Watch CD Rates as Inflation Returns
December 18, 2009
Moving out to longer-term CDs has been a logical solution for depositors frustrated by generally low bank rates. However, with the inflation trend starting to turn, you need to think twice before locking in today's CD rates for the next few years.
Indications are that the US economy is moving from a period of deflation back to an environment of moderate inflation. It this is so, then CD rates will need to adjust to keep up. Until they do, they could leave you earning less than the inflation rate.
Interest Rates on CDs and the Deflation-to-Inflation Crossover
The latest Consumer Price Index (CPI) release, for October 2009, indicates that a new direction in the inflation trend is underway. While October's CPI number was not in itself dramatic, it did represent a somewhat normal pace of inflation--and this is in sharp contrast to the deflationary trend that had prevailed for much of the prior year.
Throughout most of 2009, the year-over-year CPI numbers had been negative, and from May through September they were negative by more than 1%. Negative CPI numbers mean deflation, and this put the low bank rate environment in a different light.

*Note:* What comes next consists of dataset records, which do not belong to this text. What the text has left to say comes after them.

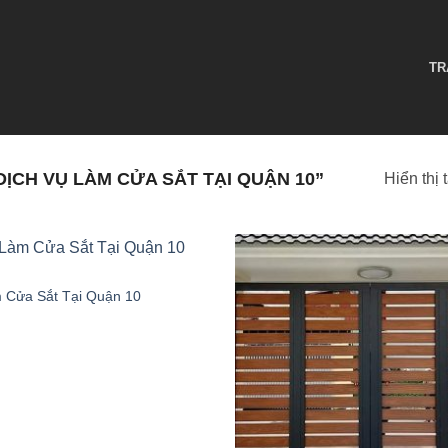
TR
ỊCH VỤ LÀM CỬA SẮT TẠI QUẬN 10”
Hiển thị 
 Cửa Sắt Tại Quận 10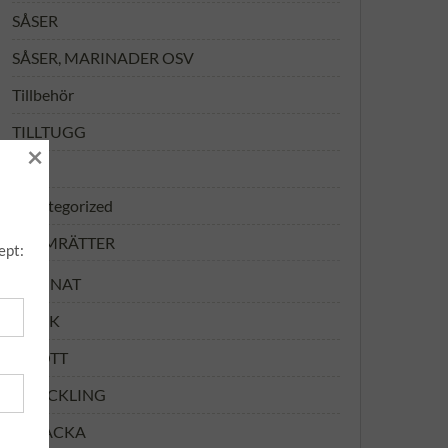
SÅSER
SÅSER, MARINADER OSV
Tillbehör
TILLTUGG
×
TIPS
Uncategorized
VARMRÄTTER
ept:
ANNAT
FISK
KÖTT
KYCKLING
MACKA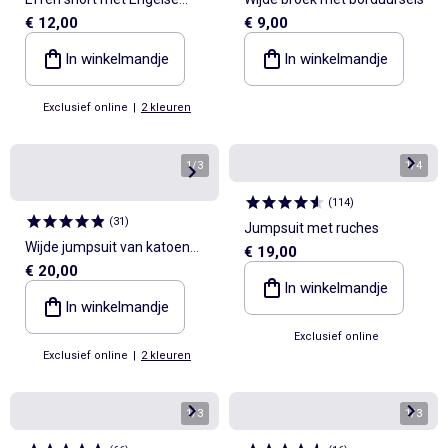
€ 12,00
€ 9,00
borduursels
In winkelmandje
In winkelmandje
Exclusief online
|
2 kleuren
1
/
3
1
/
4
(
114
)
(
31
)
Jumpsuit met ruches
Wijde jumpsuit van katoen
€ 19,00
€ 20,00
met Engelse broderie en
In winkelmandje
ruches
In winkelmandje
Exclusief online
Exclusief online
|
2 kleuren
1
/
3
1
/
3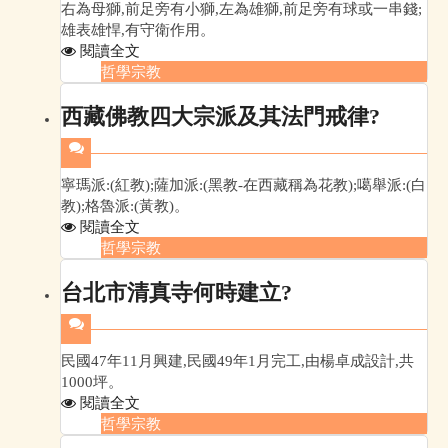
右為母獅,前足旁有小獅,左為雄獅,前足旁有球或一串錢;
雄表雄悍,有守衛作用。
閱讀全文
哲學宗教
西藏佛教四大宗派及其法門戒律?
寧瑪派:(紅教);薩加派:(黑教-在西藏稱為花教);噶舉派:(白
教);格魯派:(黃教)。
閱讀全文
哲學宗教
台北市清真寺何時建立?
民國47年11月興建,民國49年1月完工,由楊卓成設計,共
1000坪。
閱讀全文
哲學宗教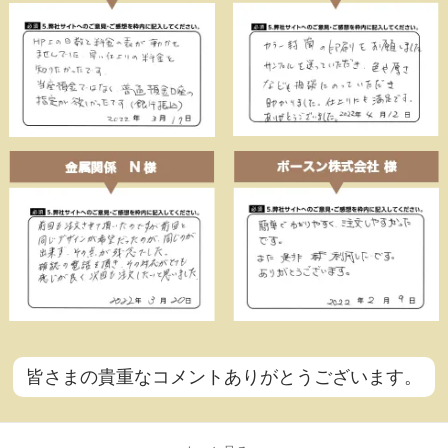
皆さまの貴重なコメントありがとうございます。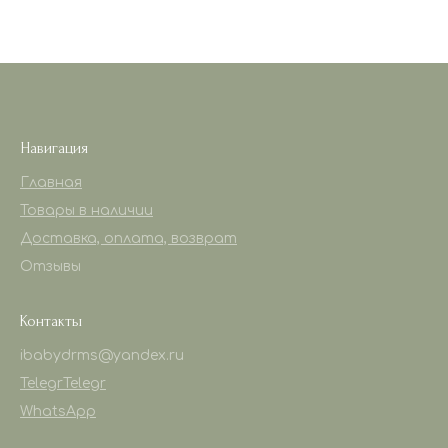
Навигация
Главная
Товары в наличии
Доставка, оплата, возврат
Отзывы
Контакты
ibabydrms@yandex.ru
Telegr
Telegr
WhatsApp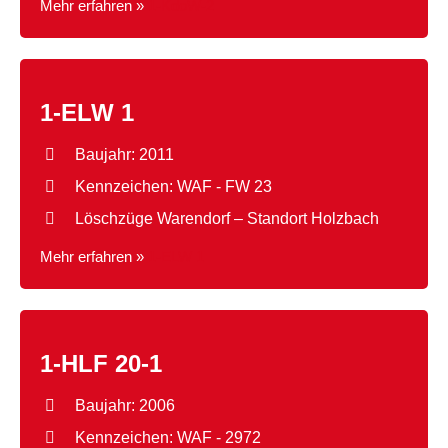
Mehr erfahren »
1-KdoW-2
1-ELW 1
Baujahr: 2011
Kennzeichen: WAF - FW 23
Löschzüge Warendorf – Standort Holzbach
Mehr erfahren »
1-ELW 1
1-HLF 20-1
Baujahr: 2006
Kennzeichen: WAF - 2972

Effectively, that period of deflation meant that depositors were adding 1% or more in purchasing power on top of their CD rates, which made those low bank rates a little more palatable.
Things are changing now. The CPI hasn't had a negative month since March. With the release of the October figures, the year-over-year CPI change was -0.2%. Barring a dramatic change in the economy, CPI appears to be headed back to positive territory. So far in 2009, inflation is on pace to end the year at an annual rate of around 2.7%.
From a historical perspective, 2.7% is a moderate level of inflation, but from the standpoint of sub-2% CD rates, even that much inflation would be damaging. It would mean that depositors were losing rather than gaining purchasing power from their savings.
Watching Bank Rates Adjust
When inflation reestablishes itself, you can expect bank rates to adjust. However, this may not happen as quickly as depositors would like. After all, banks are grasping to find profitability where they can, and keeping deposit rates low while market rates rise is an appealing prospect. Also, until the lending business picks up, banks have less incentive to attract deposits. So, not every bank is going to bend over backward to offer deposit rates that keep pace with inflation.
Eventually, though, the laws of supply-and-demand and competition should prevail in adjusting bank rates upward to the new inflation environment. Until then, depositors would be wise to follow two simple rules:
- Do not lock in bank rates until these changes have played out. The inflation picture is in a state of flux. Until it settles into a new trend, and until bank rates adjust to that trend, avoid longer-term CDs in favor of shorter maturities or savings accounts. Liquidity and flexibility are more valuable right now than eking out that extra interest rate on CDs with multi-year terms.
- Keep your eye on the banking market. Different banks are going to adjust their rates to changes in inflation at different times. You may find your current bank is slow to adjust. Keep your eye on the banking marketplace at Money-Rates.com so you can find alternatives that will help you stay ahead of inflation.